2 octobre 2018

Upgrade

Leigh Whannell était surtout connu jusqu'à présent comme le co-scénariste régulier de James Wan, notamment pour le premier Saw et la saga Insidious, dont il a signé le troisième chapitre. Il nous livre ici son premier long métrage original en tant que réalisateur et scénariste. Upgrade est également une nouvelle production Blumhouse (Get Out, Split...), une société en plein boom spécialisée dans le cinéma de genre et les films à petit budget dont le contrôle artistique est laissé aux cinéastes. Malgré quelques franchises sans grand intérêt mais très lucratives, force est de reconnaître que l'on doit à Blumhouse un dynamisme appréciable pour le genre et quelques titres de qualité qui lui permettent à présent de jouir d'une certaine crédibilité artistique, parmi lesquels ceux qui ont permis la résurrection de notre ami Shyamalan. En réalisant ce "vigilante film" de science-fiction, teinté d'horreur et d'humour, Leigh Whannell s'inscrit quant à lui dans la pure série b pleinement assumée et vise le plaisir du spectateur avant tout. Bonne surprise : le cinéaste réussit plutôt bien dans sa noble entreprise.





On suit donc la vengeance de Grey, un homme dévasté devenu tétraplégique suite à une agression terrible et gratuite lors de laquelle il a dû assister, impuissant, au meurtre de sa femme. Il est accompagné dans son désir de justice par une puce implantée au sommet de sa moelle épinière, la dernière innovation en matière d'intelligence artificielle, qui lui permet de retrouver l'usage de son corps et même d'exploiter toutes ses capacités en contrôlant chacun de ses gestes, au point de le transformer en une sorte de robot inarrêtable. Autre détail, et non des moindres, cette intelligence artificielle, prénommée Stem, s'avère assez causante et se met à dialoguer avec le héros, qui est le seul à pouvoir l'entendre. Ces dialogues intérieurs et les décalages qui les caractérisent offrent les quelques moments plutôt amusants de ce film dont le premier objectif, atteint haut la main, est donc de nous divertir.

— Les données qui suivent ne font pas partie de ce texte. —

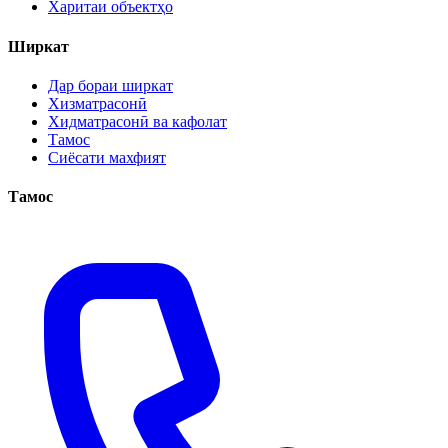
Харитаи объектҳо
Ширкат
Дар бораи ширкат
Хизматрасонӣ
Хидматрасонӣ ва кафолат
Тамос
Сиёсати махфият
Тамос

Le scénario d'Upgrade pourrait être l'origin story réussie d'un nouveau super-héros (ou super-vilain...) au sombre background ou l'adaptation d'un comic book méconnu avec ce personnage mi-humain mi-machine doté de capacités exceptionnelles, assoiffé de vengeance ou de pouvoir et évoluant dans un monde cyberpunk mal famé où les truands dissimulent des armes à feux dans leur chair. On pense aussi inévitablement au Robocop de Paul Verhoeven, ne serait-ce que pour la scène traumatique initiale qui précède la transformation du héros, mettant en scène une bande de malfrats cruels et sans pitié. Cette histoire est en tout cas un solide prétexte à quelques scènes d'action plaisantes (on regrettera juste une poursuite en voiture assez molle), et l'ensemble est mené à un rythme soutenu qui fait que l'on ne s'ennuie jamais. Dans un contexte peu évident, Logan Marshall-Green, longtemps réduit à ce statut ingrat de Tom Hardy du pauvre pour leur ressemblance physique troublante, prouve qu'il vaut bien mieux que ça et qu'il a les épaules assez solides pour porter de tels films. L'acteur ressort en effet comme l'un des grands gagnants du projet.

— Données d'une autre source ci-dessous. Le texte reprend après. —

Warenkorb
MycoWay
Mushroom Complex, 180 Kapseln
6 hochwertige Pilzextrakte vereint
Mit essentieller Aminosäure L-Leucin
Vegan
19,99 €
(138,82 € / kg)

L'univers futuriste cohérent et malin dans lequel nous plonge d'emblée Leigh Whannell et la très bonne allure générale d'un film qui ne paraît jamais fauché participent très largement à nous rendre Upgrade immédiatement sympathique. Car le plus grand mérite du réalisateur australien est d'avoir pondu un film de science-fiction qui, malgré son budget de 5 millions de dollars, n'a rien à envier aux plus gros blockbusters actuels, bien au contraire. C'en est même surprenant. On croit sans souci à ce futur indéfini que l'on se plaît à découvrir, dans lequel l'assistance permanente de l'intelligence artificielle, de la robotisation et autres drones de surveillance ont pris une place prépondérante. On retrouve là-dedans quelques idées toutes simples mais bien trouvées comme la disparition des claviers d'ordinateurs, ceux-ci enregistrant et exécutant ce qu'on leur dit oralement. Bien que la réflexion sur l'IA n'atteigne pas non plus une grande profondeur philosophique, l'aspect très séduisant de cette pourtant modeste production nous permet d'être indulgent à l'égard de son scénario simple et ludique dont la conclusion s'avère peut-être un peu trop prévisible. On pardonne également les petites incohérences d'une histoire qui s'annonce comme divertissante avant tout et invite à ne pas chercher la petite bête.





On sort donc d'Upgrade assez amusé, l'humeur au beau fixe, en bref, dans cet état caractéristique après la vision d'une bonne petite série b, un terme qui n'a ici rien de péjoratif, mais qui définit bien une œuvre comme celle-ci, faite avec le cœur et une ambition réelle mais mesurée, consciente de ses limites et portée par de nobles objectifs, comme on aimerait vraiment en voir plus souvent. On espère une suite du même acabit et on est heureux de désormais compter Leigh Whannell parmi les nouveaux cinéastes spécialisés dans le genre digne de respect, au contraire de son ancien acolyte James Wan, dont les films gagneraient sans doute à être animés par la même humilité, toujours source de bienveillance chez le spectateur aguerri.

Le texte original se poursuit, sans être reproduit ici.